Mary Hocking drew on her own experiences as an ex-Wren to trace the changes of emotional temperature, the disillusionment and the challenges, the need to realize new ways of life and the necessity to re-create themselves, experienced by her characters in this wonderful novel.

The Winter City
The conflict between personal responsibility towards individuals and concern for which is no less forceful today than when Mary Hocking wrote this novel.
The Winter City is set in an Iron-curtain country where the people are on the point of rising against their Communist government. Widowed Helen Jenner and her young Canadian friend, Kate Blanchard, work at the British Embassy in the capital.
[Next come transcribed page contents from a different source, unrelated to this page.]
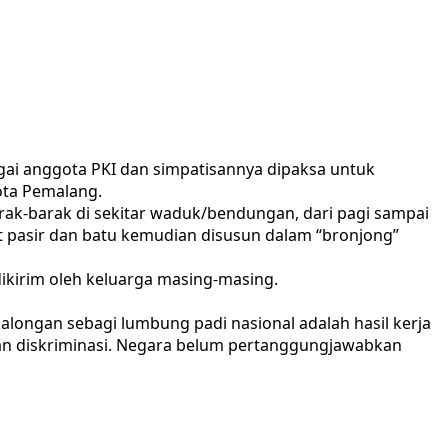
gai anggota PKI dan simpatisannya dipaksa untuk
ota Pemalang.
rak-barak di sekitar waduk/bendungan, dari pagi sampai
pasir dan batu kemudian disusun dalam “bronjong”
dikirim oleh keluarga masing-masing.
alongan sebagi lumbung padi nasional adalah hasil kerja
 dan diskriminasi. Negara belum pertanggungjawabkan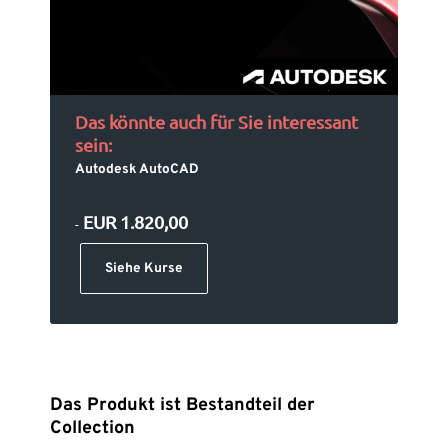
Das könnte auch für Sie interessant
sein:
Autodesk AutoCAD
EUR 1.820,00
-
Siehe Kurse
Das Produkt ist Bestandteil der
Collection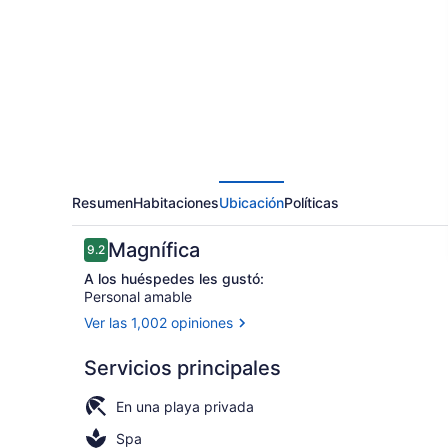
Beaches
Resort
&
Spa
Resumen
Habitaciones
Ubicación
Políticas
Opiniones
Magnífica
9.2
9.2 de 10,
A los huéspedes les gustó:
Personal amable
Ver las 1,002 opiniones
Playa privad
Servicios principales
En una playa privada
Spa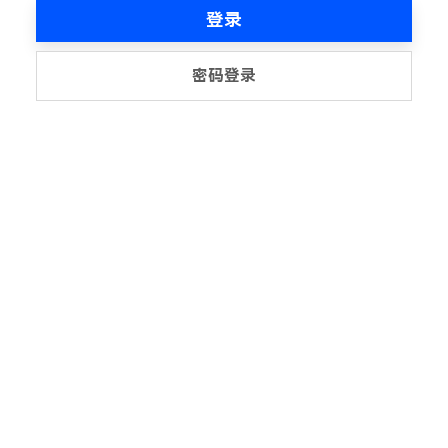
登录
密码登录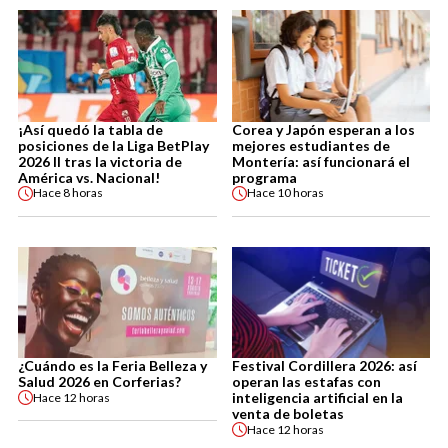
¡Así quedó la tabla de
Corea y Japón esperan a los
posiciones de la Liga BetPlay
mejores estudiantes de
2026 II tras la victoria de
Montería: así funcionará el
América vs. Nacional!
programa
Hace
8 horas
Hace
10 horas
¿Cuándo es la Feria Belleza y
Festival Cordillera 2026: así
Salud 2026 en Corferias?
operan las estafas con
inteligencia artificial en la
Hace
12 horas
venta de boletas
Hace
12 horas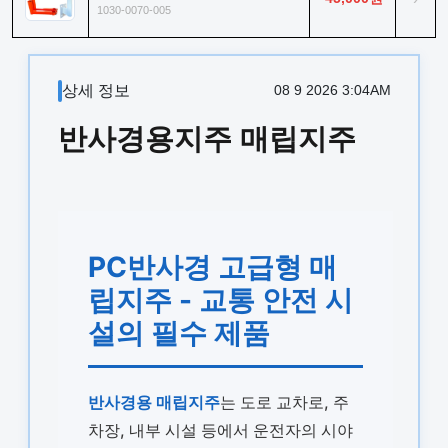
1030-0070-005
상세 정보
08 9 2026 3:04AM
반사경용지주 매립지주
PC반사경 고급형 매
립지주 - 교통 안전 시
설의 필수 제품
반사경용 매립지주
는 도로 교차로, 주
차장, 내부 시설 등에서 운전자의 시야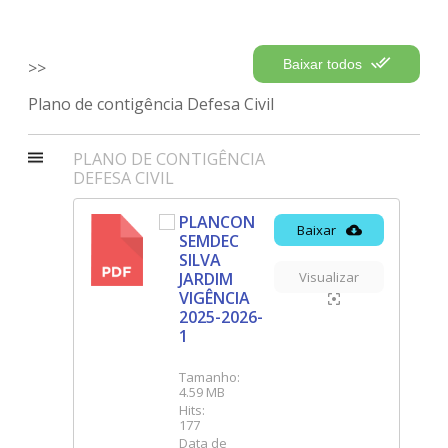
Please wait while flipbook is
DearFlip: Loading PDF 100%
loading. For more related
...
info, FAQs and issues please
Baixar todos
refer to
DearFlip WordPress
Flipbook Plugin Help
Plano de contigência Defesa Civil
documentation.
PLANO DE CONTIGÊNCIA
DEFESA CIVIL
PLANCON
Baixar
SEMDEC
PDF
SILVA
JARDIM
Visualizar
VIGÊNCIA
2025-2026-
1
Tamanho:
4.59 MB
Hits:
177
Data de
Kate is infatuated with Doyle Lawrence, and EngIish journalist secretly involved with the revolutionary movement. Doyle’s friend, Paul Daniels, also a journalist but a more responsible character, has fallen in love with Helen. When the revolution finally breaks out, both Doyle and Paul find themselves in situations where the most difficult decisions of their lives have to be made. Both must draw on immense reserves of courage to follow what they know deep down to be the right path.

Visitors to the Crescent
When an antique shop in Holland Park is burgled, the seemingly quiet life of its proprietors, Edward Saneck and George Vickers, is suddenly in the spotlight. Why are the police so interested in a run-of-the-mill burglary, and what does it have to do with a hit and run which happened down the road?
Upstairs in the flat above the shop, the residents are also hiding secrets. Jessica Holt, a shy children’s book writer is having an affair with Saneck, a man with a devastating and shadowy past. Lodger Paddy is a troublemaker, mixed up with some unpleasant characters, including the violent and controlling Vickers. Superintendent Harper and Inspector MacLeish have their work cut out unravelling the complex web woven by these residents. Each has their own reason for mistrusting the police but as Vickers becomes ever more dangerous, the truth of life at Cedar Crescent must come crashing down around them.
A tense psychological thriller packed with intrigue and espionage, with characters that will keep you guessing.

A Particular Place
The parishioners of a small West Country market town are uncertain what to make of their new Anglican vicar with his candlelit processions. And, though Michael Hoath embraces challenge, his enthusiasm is sapped by their dogged traditionalism. Moreover, Valentine’s imperial temperament is more suited to the amateur dramatics she excels at than the role of vicar’s wife. Their separate claims to insecurity are, for the most part, concealed and so both are surprised when Michael falls in love with a member of his congregation: a married woman, neither young nor beautiful. In tracing the effects of this unlikely attraction, Mary Hocking offers humour, sympathy and an overwhelming sense of the poignancy of human expectations.

Daniel Come to Judgement
When President Aluwawa purges his country of foreign helpers Daniel Kerr, a micro-biologist, returns to Yeominster, feeling displaced and dispossessed. Yet he has a family there. His wife, Erica, more used to his absence than his presence, and two children, Emma and Giles. But family togetherness is short-lived, for Daniel has a gift for disruption, and it is a relief when he is posted to a research unit at Brocklehurst. But Brocklehurst is not his scene and he resigns on grounds of conscience, thus providing the press with a new sensation. Finding a job teaching at his son’s school, he becomes entangled in a controversy over a bypass, and when the Yeominster Conservation Society fails in its object, the schoolboy revolutionaries take over traffic control and for one memorable day the life of Yeominster is turned upside down. In a manner which is thoughtful, lucid and humorous, Mary Hocking relates personal problems and private causes to social problems and public causes, neither easily coped with, or avoided.

Family Circle
As a child, Flora (nicknamed ‘Pug’) used often to visit the Routh family at Lewes. She returns as a young woman, to help the parents with their daughter, Margaret, who has had a nervous breakdown mysteriously linked with Katmandu, and is being treated by the local doctor. Margaret’s brother Timothy turns up unexpectedly from abroad: her sister Constance is the mainstay of the household.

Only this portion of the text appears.